Because then someone with a business school education (and zero formal statistical training) wouldn't be able to do it. I joke about waiting for finance's Excel models to be rebranded as AI, as I've already seen a handful of hedge funds rebrand their analysts as data scientists.
> why can't data science simply be about applying the scientific method in the realm of data analysis?
That's what a statistician do.
I've seen these ML and Datascience people. And the majority the time how they tackle data is radically different from statistician and is more of an art than a science compare to what statistician does.
But this could be my bias opinion and just some small data sample from personal experiences.
---
Actually my last day of internship I've met a few statistician interns some of them are from Cal (UCBerkely) and they came to the same conclusion (we have a lot of complaints). The ML/DS group is really just doing black magic (nicest way of putting it). I wish statistic is better at marketing. Oh well.
I've written about this problem before as well[1] - data science seems to be defined uniquely narrowly (and confusingly) compared to other fields.
--
"Data science" is the most natural name for this field. Though fields like "information science" and "political science" are broad, "data science," as it is popularly defined, is uniquely narrow. This is problematic because general fields typically serve as a roadmap for all subfields - a cursory glance at what they are and how they relate. "Data science" today does not provide this road map.
Seems like "Data Scientist" as a job title is too generic.

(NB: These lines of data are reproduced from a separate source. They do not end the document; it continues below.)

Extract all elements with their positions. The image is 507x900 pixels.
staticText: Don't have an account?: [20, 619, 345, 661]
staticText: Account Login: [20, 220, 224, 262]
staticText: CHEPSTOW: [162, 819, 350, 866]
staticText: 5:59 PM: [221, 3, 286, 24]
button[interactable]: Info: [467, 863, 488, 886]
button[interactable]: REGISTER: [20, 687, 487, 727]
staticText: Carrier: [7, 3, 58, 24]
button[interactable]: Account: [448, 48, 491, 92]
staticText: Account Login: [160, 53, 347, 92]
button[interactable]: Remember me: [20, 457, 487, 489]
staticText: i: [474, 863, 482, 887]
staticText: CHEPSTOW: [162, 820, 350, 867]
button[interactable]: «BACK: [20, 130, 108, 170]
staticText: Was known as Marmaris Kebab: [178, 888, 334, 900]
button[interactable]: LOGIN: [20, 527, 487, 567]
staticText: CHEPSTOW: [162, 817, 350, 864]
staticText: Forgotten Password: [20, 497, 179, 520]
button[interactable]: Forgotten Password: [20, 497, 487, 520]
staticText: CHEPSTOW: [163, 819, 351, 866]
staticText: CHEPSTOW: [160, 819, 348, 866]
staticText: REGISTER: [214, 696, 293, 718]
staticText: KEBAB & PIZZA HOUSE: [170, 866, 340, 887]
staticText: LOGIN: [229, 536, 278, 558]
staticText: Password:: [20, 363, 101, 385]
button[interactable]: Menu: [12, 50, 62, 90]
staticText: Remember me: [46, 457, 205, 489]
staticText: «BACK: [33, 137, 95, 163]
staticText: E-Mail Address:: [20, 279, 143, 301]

It's like saying "Web Designer" nowadays, when in reality we have a variety of job specializations like UX strategist (ux only), graphics designer (photoshop), UI developer (html/css only), front-end developer (html/css/js), etc.

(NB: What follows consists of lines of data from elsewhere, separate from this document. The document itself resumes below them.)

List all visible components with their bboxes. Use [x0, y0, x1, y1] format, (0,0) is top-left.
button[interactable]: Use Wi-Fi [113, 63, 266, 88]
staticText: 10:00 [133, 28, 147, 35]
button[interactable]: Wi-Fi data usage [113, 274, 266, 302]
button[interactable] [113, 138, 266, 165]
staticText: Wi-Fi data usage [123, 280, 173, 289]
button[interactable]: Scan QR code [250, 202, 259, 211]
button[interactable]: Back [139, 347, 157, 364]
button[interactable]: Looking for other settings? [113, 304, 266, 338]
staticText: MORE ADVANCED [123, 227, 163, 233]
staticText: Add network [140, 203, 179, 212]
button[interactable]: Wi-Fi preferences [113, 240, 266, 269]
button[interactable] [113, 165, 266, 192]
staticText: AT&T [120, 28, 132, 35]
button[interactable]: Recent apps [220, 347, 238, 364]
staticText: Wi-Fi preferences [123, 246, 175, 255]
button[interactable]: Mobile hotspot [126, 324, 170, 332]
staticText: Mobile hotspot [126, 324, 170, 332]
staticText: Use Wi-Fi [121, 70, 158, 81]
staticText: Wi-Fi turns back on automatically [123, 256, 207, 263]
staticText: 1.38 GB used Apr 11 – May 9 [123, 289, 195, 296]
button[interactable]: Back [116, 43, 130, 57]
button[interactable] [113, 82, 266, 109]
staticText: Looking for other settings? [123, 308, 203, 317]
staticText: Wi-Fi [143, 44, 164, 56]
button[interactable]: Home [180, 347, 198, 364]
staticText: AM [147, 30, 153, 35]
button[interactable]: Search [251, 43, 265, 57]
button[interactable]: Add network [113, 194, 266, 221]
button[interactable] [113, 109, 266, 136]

> In all seriousness, why can't data science simply be about applying the scientific method in the realm of data analysis?
I suppose someone who isn't very smart is staffing data analysts with little understanding of science. Most would assume that if you are getting paid to analyze all this valuable data, you would have some grounding in the scientific method.

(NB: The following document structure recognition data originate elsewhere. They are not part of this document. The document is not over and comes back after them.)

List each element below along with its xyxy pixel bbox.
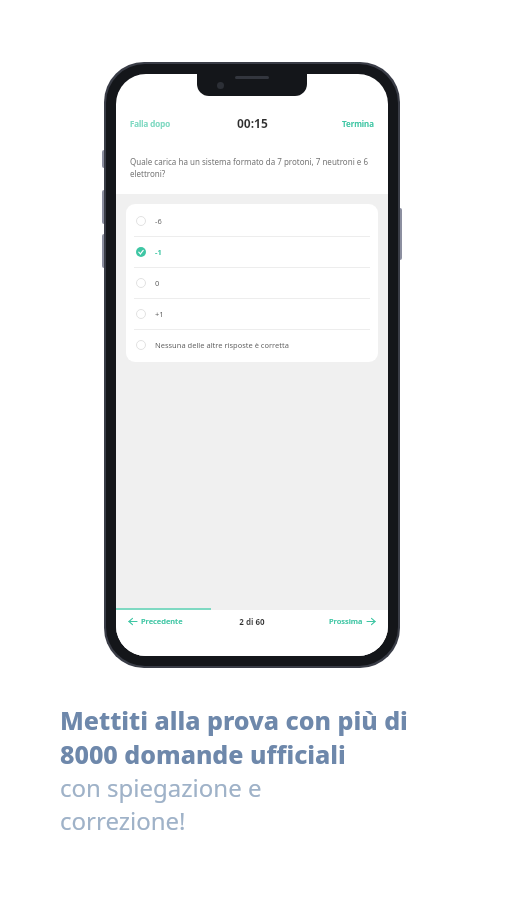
staticText: Mettiti alla prova con più di [60,703,408,737]
staticText: 00:15 [237,115,268,131]
staticText: Nessuna delle altre risposte è corretta [155,340,289,350]
staticText: 8000 domande ufficiali [60,737,346,771]
staticText: 2 di 60 [239,616,265,627]
button[interactable]: Precedente [128,616,210,626]
staticText: -6 [155,216,162,226]
staticText: con spiegazione e [60,771,262,804]
staticText: 0 [155,278,160,288]
staticText: Falla dopo [130,118,171,129]
staticText: Quale carica ha un sistema formato da 7 … [130,156,374,180]
button[interactable]: -1 [126,237,378,267]
staticText: correzione! [60,804,186,837]
button[interactable]: Prossima [293,616,376,626]
staticText: Termina [342,118,374,129]
button[interactable]: Nessuna delle altre risposte è corretta [126,330,378,360]
button[interactable]: -6 [126,206,378,236]
staticText: +1 [155,309,164,319]
staticText: Prossima [329,616,363,626]
button[interactable]: Falla dopo [130,118,212,129]
button[interactable]: 0 [126,268,378,298]
staticText: Precedente [141,616,183,626]
staticText: -1 [155,247,162,257]
button[interactable]: Termina [293,118,374,129]
button[interactable]: +1 [126,299,378,329]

Tangential: I loved the appearance of the term, "Data Scientist". Scientists are domain experts. A biologist knows cell membranes. A chemist knows valences. For decades statisticians had been pitching that they were helpful without knowing the domain: appear-deliver-and-run consultants. It was wonderful to see a group embrace the importance of knowing the system that is producing the data. I regret the more recent movement of "data science" consultants who try to run models and AI without understanding the systems the data came from.
One thing rarely discussed with the rise of big data is how to do efficient querying, especially at scale.
I've had a ton of data science interviews which ask how to reimplement binary search from scratch (which I would never do on the job), but not anything about how to do efficient JOINs and query nesting.
“It has been a common trope that 80% of a data scientist’s valuable time is spent simply finding, cleaning, and organizing data, leaving only 20% to actually perform analysis.”
Is it really trope? For my experience I almost think collecting data is >80%.
80% of time is spent on getting and cleaning the data, 20% of time is spent preparing and delivering reports and presentations.
The super-cool ML stuff that attracts people to the field in the first place, accounts for little more than a rounding error in how the time is really spent
I just started reading Weapons of Math Destruction by mathematician Cathy O'Neil. She warns about big data systems that codify racism and classism from flawed data and self-fulfilling feedback loops. The systems' "unbiased" decisions are opaque, proprietary, and often unchallengeable.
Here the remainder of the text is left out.